• Brief: Look below. Copy each line that has "INSIDEA" in it.

• Recorded information:
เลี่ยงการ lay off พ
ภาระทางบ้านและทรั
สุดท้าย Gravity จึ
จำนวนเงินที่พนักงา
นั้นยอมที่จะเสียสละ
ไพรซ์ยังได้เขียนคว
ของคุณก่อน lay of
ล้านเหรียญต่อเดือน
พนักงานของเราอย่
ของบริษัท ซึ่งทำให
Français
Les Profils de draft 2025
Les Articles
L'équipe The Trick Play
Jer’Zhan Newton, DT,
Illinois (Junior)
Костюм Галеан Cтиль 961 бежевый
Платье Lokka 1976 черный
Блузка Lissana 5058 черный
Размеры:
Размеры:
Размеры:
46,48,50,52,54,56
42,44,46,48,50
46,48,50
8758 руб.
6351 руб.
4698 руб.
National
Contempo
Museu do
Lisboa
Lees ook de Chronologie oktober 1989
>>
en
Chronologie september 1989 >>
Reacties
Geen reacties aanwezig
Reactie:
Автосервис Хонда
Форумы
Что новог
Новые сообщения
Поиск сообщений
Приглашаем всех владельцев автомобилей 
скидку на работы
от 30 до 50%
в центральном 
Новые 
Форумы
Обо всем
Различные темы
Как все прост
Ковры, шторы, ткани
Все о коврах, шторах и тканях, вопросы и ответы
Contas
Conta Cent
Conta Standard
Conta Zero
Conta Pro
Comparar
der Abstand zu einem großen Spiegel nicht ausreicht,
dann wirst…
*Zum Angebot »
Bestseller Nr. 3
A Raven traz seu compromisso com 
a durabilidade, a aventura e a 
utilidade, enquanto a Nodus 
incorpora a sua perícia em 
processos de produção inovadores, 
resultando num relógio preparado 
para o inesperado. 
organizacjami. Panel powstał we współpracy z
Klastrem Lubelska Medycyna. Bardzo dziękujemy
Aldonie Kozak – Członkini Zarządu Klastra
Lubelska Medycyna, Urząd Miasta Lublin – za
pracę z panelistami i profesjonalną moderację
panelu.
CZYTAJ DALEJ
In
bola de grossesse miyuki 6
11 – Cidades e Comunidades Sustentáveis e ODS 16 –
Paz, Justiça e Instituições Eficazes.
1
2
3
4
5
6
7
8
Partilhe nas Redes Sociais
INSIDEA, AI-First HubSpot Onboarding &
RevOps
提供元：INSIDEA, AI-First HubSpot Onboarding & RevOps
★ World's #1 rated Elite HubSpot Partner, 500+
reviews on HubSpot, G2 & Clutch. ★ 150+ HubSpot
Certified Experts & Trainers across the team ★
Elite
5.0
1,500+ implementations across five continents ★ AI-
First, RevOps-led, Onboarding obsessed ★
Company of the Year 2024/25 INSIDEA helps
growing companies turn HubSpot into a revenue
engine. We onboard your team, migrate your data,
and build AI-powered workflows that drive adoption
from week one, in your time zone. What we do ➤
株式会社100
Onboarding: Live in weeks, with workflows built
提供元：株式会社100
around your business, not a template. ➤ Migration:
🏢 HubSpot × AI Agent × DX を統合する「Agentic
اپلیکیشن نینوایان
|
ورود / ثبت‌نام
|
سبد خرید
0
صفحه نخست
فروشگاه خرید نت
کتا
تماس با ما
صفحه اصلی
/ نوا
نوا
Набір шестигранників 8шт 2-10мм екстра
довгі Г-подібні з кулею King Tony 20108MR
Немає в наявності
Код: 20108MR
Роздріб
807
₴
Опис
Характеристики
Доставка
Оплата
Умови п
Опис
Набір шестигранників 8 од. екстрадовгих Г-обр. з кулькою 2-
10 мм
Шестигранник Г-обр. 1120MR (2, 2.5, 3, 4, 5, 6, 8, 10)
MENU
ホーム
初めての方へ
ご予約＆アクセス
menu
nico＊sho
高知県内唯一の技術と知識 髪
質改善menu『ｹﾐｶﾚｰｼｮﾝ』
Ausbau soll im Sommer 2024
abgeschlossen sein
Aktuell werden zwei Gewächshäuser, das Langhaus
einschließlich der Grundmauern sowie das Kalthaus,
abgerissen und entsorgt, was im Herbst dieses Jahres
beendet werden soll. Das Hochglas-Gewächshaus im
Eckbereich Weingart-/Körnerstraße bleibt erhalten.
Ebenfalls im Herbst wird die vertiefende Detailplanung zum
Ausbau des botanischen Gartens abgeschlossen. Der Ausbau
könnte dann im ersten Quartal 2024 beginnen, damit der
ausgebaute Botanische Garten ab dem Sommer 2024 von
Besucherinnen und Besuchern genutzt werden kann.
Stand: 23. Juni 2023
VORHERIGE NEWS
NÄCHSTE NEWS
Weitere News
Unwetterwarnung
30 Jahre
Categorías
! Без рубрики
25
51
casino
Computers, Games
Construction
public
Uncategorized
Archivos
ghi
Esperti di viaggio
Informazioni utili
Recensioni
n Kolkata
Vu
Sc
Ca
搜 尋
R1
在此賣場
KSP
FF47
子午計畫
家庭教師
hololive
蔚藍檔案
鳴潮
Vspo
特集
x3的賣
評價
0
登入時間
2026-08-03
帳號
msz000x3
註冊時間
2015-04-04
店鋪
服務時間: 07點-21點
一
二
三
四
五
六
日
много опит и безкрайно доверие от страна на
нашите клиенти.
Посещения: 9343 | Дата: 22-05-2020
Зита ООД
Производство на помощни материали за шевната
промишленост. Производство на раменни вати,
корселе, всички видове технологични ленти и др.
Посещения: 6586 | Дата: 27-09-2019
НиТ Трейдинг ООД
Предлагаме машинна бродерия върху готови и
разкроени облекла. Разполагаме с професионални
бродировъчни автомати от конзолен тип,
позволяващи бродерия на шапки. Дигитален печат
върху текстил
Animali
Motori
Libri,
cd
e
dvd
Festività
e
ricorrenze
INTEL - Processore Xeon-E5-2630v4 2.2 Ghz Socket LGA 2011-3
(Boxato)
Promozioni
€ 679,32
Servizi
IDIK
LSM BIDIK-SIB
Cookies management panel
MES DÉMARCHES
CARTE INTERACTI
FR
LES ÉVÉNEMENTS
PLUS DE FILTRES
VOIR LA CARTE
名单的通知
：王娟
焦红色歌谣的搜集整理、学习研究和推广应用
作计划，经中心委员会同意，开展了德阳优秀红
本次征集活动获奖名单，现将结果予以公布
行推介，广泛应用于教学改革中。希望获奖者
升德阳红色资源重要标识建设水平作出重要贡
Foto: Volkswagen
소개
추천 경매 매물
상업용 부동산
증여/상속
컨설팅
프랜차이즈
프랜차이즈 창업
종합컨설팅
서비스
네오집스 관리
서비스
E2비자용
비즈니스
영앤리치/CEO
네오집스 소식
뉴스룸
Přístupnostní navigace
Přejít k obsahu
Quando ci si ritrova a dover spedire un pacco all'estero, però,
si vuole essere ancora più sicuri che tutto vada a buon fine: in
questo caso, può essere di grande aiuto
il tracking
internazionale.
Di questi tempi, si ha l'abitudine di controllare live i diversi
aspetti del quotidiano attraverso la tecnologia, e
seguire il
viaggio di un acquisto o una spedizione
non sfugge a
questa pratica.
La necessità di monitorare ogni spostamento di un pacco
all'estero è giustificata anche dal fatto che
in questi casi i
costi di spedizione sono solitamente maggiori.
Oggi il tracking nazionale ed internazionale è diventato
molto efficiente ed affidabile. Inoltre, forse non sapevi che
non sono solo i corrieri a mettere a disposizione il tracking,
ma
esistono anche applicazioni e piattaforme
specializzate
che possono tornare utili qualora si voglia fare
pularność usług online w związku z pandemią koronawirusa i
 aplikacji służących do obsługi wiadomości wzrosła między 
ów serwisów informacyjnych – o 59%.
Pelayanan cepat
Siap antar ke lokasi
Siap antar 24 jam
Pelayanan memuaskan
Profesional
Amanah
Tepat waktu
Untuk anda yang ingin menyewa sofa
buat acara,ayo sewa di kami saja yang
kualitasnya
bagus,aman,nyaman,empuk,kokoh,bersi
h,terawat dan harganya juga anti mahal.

• Answer for this exercise:
INSIDEA, AI-First HubSpot Onboarding &
提供元：INSIDEA, AI-First HubSpot Onboarding & RevOps
Company of the Year 2024/25 INSIDEA helps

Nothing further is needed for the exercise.